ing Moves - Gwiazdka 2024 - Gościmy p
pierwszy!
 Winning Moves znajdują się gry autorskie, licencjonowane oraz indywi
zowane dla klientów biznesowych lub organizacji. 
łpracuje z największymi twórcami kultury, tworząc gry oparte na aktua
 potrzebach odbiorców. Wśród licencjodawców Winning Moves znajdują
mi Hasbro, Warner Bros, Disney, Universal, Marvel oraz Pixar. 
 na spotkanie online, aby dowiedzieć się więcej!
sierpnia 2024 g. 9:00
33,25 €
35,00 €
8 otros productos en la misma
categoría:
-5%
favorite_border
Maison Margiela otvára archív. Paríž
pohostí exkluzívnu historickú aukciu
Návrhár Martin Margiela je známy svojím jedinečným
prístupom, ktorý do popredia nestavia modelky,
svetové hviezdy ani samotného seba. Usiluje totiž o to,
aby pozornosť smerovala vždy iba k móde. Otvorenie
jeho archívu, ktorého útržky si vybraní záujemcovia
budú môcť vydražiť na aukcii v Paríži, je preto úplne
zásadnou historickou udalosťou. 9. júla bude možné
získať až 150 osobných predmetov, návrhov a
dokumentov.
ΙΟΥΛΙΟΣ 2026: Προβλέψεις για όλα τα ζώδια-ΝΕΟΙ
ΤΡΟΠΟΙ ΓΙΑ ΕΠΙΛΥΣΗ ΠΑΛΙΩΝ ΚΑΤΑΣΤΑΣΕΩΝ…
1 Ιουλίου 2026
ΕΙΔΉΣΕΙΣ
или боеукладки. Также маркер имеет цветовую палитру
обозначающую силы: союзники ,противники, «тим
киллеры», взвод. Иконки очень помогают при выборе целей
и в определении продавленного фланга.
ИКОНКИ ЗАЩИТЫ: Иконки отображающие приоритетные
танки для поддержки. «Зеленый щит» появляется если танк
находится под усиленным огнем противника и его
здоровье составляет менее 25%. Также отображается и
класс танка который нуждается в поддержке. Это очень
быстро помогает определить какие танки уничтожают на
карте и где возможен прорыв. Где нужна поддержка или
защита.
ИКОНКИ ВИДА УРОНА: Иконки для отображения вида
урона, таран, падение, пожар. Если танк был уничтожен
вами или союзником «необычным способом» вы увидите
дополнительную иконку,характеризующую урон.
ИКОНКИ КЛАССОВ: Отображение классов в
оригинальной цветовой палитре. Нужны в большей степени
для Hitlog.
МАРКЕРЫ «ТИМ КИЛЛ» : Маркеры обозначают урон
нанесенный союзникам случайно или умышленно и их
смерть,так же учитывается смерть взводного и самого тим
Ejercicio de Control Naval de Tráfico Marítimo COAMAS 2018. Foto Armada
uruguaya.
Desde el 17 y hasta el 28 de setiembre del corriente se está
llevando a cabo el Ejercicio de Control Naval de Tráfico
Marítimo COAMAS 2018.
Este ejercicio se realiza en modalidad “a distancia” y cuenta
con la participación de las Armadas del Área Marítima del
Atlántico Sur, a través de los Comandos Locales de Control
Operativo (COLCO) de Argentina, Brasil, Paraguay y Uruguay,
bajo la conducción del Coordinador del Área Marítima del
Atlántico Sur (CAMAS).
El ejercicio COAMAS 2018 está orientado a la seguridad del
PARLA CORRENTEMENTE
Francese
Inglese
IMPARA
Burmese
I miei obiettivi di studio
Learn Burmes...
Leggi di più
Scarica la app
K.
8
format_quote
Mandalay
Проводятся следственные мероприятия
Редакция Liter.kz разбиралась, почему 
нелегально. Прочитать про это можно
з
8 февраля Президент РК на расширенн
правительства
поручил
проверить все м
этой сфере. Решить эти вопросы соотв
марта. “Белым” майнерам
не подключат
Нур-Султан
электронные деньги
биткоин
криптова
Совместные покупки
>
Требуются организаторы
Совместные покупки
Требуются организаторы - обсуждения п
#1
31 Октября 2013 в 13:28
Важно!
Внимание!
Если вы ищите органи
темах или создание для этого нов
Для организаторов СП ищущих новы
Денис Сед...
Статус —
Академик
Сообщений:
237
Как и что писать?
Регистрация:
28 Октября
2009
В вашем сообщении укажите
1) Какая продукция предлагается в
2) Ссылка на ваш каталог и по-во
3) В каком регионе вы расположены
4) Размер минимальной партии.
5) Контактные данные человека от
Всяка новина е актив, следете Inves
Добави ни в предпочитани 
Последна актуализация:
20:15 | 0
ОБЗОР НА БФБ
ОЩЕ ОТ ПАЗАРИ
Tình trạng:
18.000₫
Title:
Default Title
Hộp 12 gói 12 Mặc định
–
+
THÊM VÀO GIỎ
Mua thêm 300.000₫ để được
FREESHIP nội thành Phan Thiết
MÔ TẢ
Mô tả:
========================
◆ Task to carry out: Retype the material in full, character for character.

◆ Answer box:
ing Moves - Gwiazdka 2024 - Gościmy p
pierwszy!
 Winning Moves znajdują się gry autorskie, licencjonowane oraz indywi
zowane dla klientów biznesowych lub organizacji. 
łpracuje z największymi twórcami kultury, tworząc gry oparte na aktua
 potrzebach odbiorców. Wśród licencjodawców Winning Moves znajdują
mi Hasbro, Warner Bros, Disney, Universal, Marvel oraz Pixar. 
 na spotkanie online, aby dowiedzieć się więcej!
sierpnia 2024 g. 9:00
33,25 €
35,00 €
8 otros productos en la misma
categoría:
-5%
favorite_border
Maison Margiela otvára archív. Paríž
pohostí exkluzívnu historickú aukciu
Návrhár Martin Margiela je známy svojím jedinečným
prístupom, ktorý do popredia nestavia modelky,
svetové hviezdy ani samotného seba. Usiluje totiž o to,
aby pozornosť smerovala vždy iba k móde. Otvorenie
jeho archívu, ktorého útržky si vybraní záujemcovia
budú môcť vydražiť na aukcii v Paríži, je preto úplne
zásadnou historickou udalosťou. 9. júla bude možné
získať až 150 osobných predmetov, návrhov a
dokumentov.
ΙΟΥΛΙΟΣ 2026: Προβλέψεις για όλα τα ζώδια-ΝΕΟΙ
ΤΡΟΠΟΙ ΓΙΑ ΕΠΙΛΥΣΗ ΠΑΛΙΩΝ ΚΑΤΑΣΤΑΣΕΩΝ…
1 Ιουλίου 2026
ΕΙΔΉΣΕΙΣ
или боеукладки. Также маркер имеет цветовую палитру
обозначающую силы: союзники ,противники, «тим
киллеры», взвод. Иконки очень помогают при выборе целей
и в определении продавленного фланга.
ИКОНКИ ЗАЩИТЫ: Иконки отображающие приоритетные
танки для поддержки. «Зеленый щит» появляется если танк
находится под усиленным огнем противника и его
здоровье составляет менее 25%. Также отображается и
класс танка который нуждается в поддержке. Это очень
быстро помогает определить какие танки уничтожают на
карте и где возможен прорыв. Где нужна поддержка или
защита.
ИКОНКИ ВИДА УРОНА: Иконки для отображения вида
урона, таран, падение, пожар. Если танк был уничтожен
вами или союзником «необычным способом» вы увидите
дополнительную иконку,характеризующую урон.
ИКОНКИ КЛАССОВ: Отображение классов в
оригинальной цветовой палитре. Нужны в большей степени
для Hitlog.
МАРКЕРЫ «ТИМ КИЛЛ» : Маркеры обозначают урон
нанесенный союзникам случайно или умышленно и их
смерть,так же учитывается смерть взводного и самого тим
Ejercicio de Control Naval de Tráfico Marítimo COAMAS 2018. Foto Armada
uruguaya.
Desde el 17 y hasta el 28 de setiembre del corriente se está
llevando a cabo el Ejercicio de Control Naval de Tráfico
Marítimo COAMAS 2018.
Este ejercicio se realiza en modalidad “a distancia” y cuenta
con la participación de las Armadas del Área Marítima del
Atlántico Sur, a través de los Comandos Locales de Control
Operativo (COLCO) de Argentina, Brasil, Paraguay y Uruguay,
bajo la conducción del Coordinador del Área Marítima del
Atlántico Sur (CAMAS).
El ejercicio COAMAS 2018 está orientado a la seguridad del
PARLA CORRENTEMENTE
Francese
Inglese
IMPARA
Burmese
I miei obiettivi di studio
Learn Burmes...
Leggi di più
Scarica la app
K.
8
format_quote
Mandalay
Проводятся следственные мероприятия
Редакция Liter.kz разбиралась, почему 
нелегально. Прочитать про это можно
з
8 февраля Президент РК на расширенн
правительства
поручил
проверить все м
этой сфере. Решить эти вопросы соотв
марта. “Белым” майнерам
не подключат
Нур-Султан
электронные деньги
биткоин
криптова
Совместные покупки
>
Требуются организаторы
Совместные покупки
Требуются организаторы - обсуждения п
#1
31 Октября 2013 в 13:28
Важно!
Внимание!
Если вы ищите органи
темах или создание для этого нов
Для организаторов СП ищущих новы
Денис Сед...
Статус —
Академик
Сообщений:
237
Как и что писать?
Регистрация:
28 Октября
2009
В вашем сообщении укажите
1) Какая продукция предлагается в
2) Ссылка на ваш каталог и по-во
3) В каком регионе вы расположены
4) Размер минимальной партии.
5) Контактные данные человека от
Всяка новина е актив, следете Inves
Добави ни в предпочитани 
Последна актуализация:
20:15 | 0
ОБЗОР НА БФБ
ОЩЕ ОТ ПАЗАРИ
Tình trạng:
18.000₫
Title:
Default Title
Hộp 12 gói 12 Mặc định
–
+
THÊM VÀO GIỎ
Mua thêm 300.000₫ để được
FREESHIP nội thành Phan Thiết
MÔ TẢ
Mô tả:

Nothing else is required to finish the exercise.